Maio 21. Num capão do campo do Joaquim Machado. 22. No Ibicuí, Passo de S. Rosa, aonde nos demoramos a passá-lo o dia 23. ---- 24. No Pôrto de .... de S. Rosa. -- 25. Nas pontas do Butui. - 26. Nos capões ao pé da estância de S. Gabriel -- 27. No Camacuã. Ali nos reunimos com a tropa do marechal Chagas. -- 28. No Itaraoquim. 29. No capão do pôrto do Severino. - 30. Piratini, Passo Novo da Figueira. -- 31. Ao anoitecer marchamos, e ao amanhecer paramos em uns capões ao pé da estância de S. Jerónimo. 9.
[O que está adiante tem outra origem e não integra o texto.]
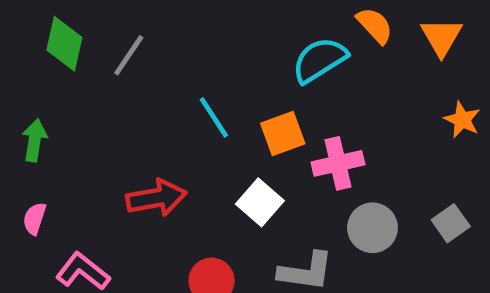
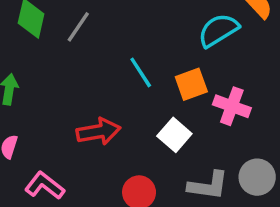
pink cross: (338, 163) -> (232, 106), turned 33
gray circle: (372, 228) -> (257, 177), moved

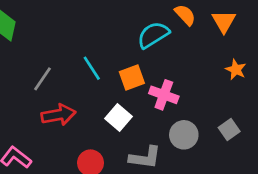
gray line: (78, 27) -> (43, 79), moved
gray circle: (257, 177) -> (184, 135), moved

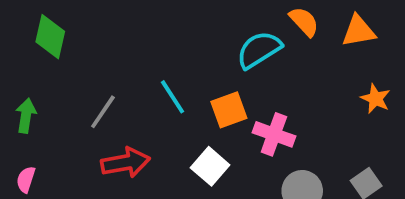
orange triangle: (224, 22) -> (359, 31), turned 50

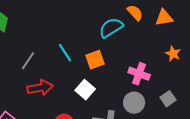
pink cross: (274, 134) -> (139, 74), moved

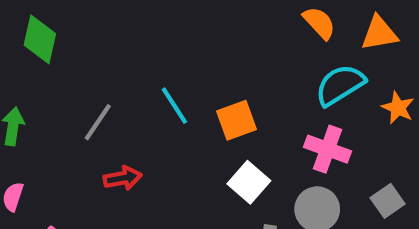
cyan semicircle: (111, 28) -> (340, 85), moved
red arrow: (40, 88) -> (123, 178), size x0.7
white square: (85, 90) -> (249, 182), moved

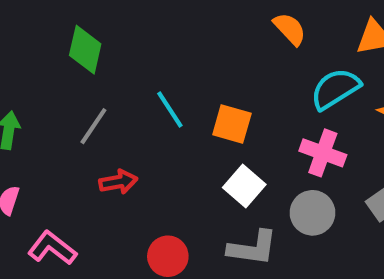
orange semicircle: (319, 23) -> (290, 29), moved
green diamond: (40, 39) -> (85, 50), moved
orange square: (236, 120) -> (232, 124), turned 36

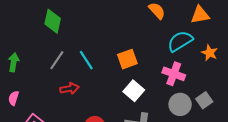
cyan line: (170, 110) -> (86, 60), moved
orange square: (232, 124) -> (127, 59), turned -36
gray circle: (312, 213) -> (180, 104), moved

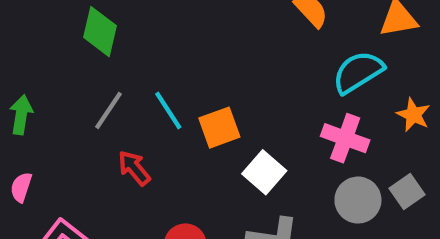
orange star: (210, 53) -> (413, 115), moved
orange square: (127, 59) -> (219, 128), moved
red arrow: (69, 89) -> (134, 168), turned -120

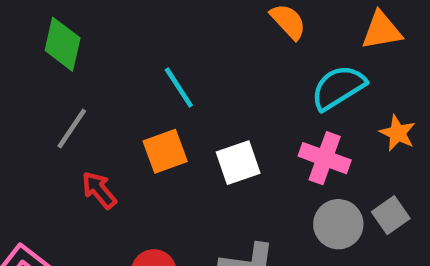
cyan line: (168, 110) -> (179, 87), moved
orange square: (219, 128) -> (165, 151), moved
white square: (264, 172) -> (238, 163), moved, turned 30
Junho 1. Ao anoitecer marchamos e fomos amanhecer no dia 2 no Povo de S. Luiz, e acampamos fora - 3. Acampamos dentro do Povo de S. Luiz, aonde estivemos até o dia 9. 10. No Passo de Pirajú. - 11. Nuns capões de S. Jerónimo. -- 12. Estando assentado... no Arroio Guaraçá, marchamos para o Povo de S. Nicolau, por saber que o inimigo o evacuava. - 13. Marchamos com destino para o Passo de S. Isidoro, e por se achar o Arroio Jacatobá de nado, aí acampamos. - 14. Meia légua distante do Passo Geral do Piratini. 15. Apartando-se a Legião da divisão, para unir-se ao Côrpo de Abreu, acampou no capão do Porto do Severino.- 16. Em Itaroaquerim. - 17. Na estância de S. José, do Chagas, - 18. No Passo de S. José do Camacuã. -- 19. No G...iaçai, aonde se achava a tropa do Abreu. - 20. Nos capões ao pé da estância de S. Gabriel... 21. Nas pontas do Butui. - 22. Acampamos no capão da estância do Cunha. -- 28. No Ibirapuitã, Passo guassú.- 29. Na Capela de Alegrete.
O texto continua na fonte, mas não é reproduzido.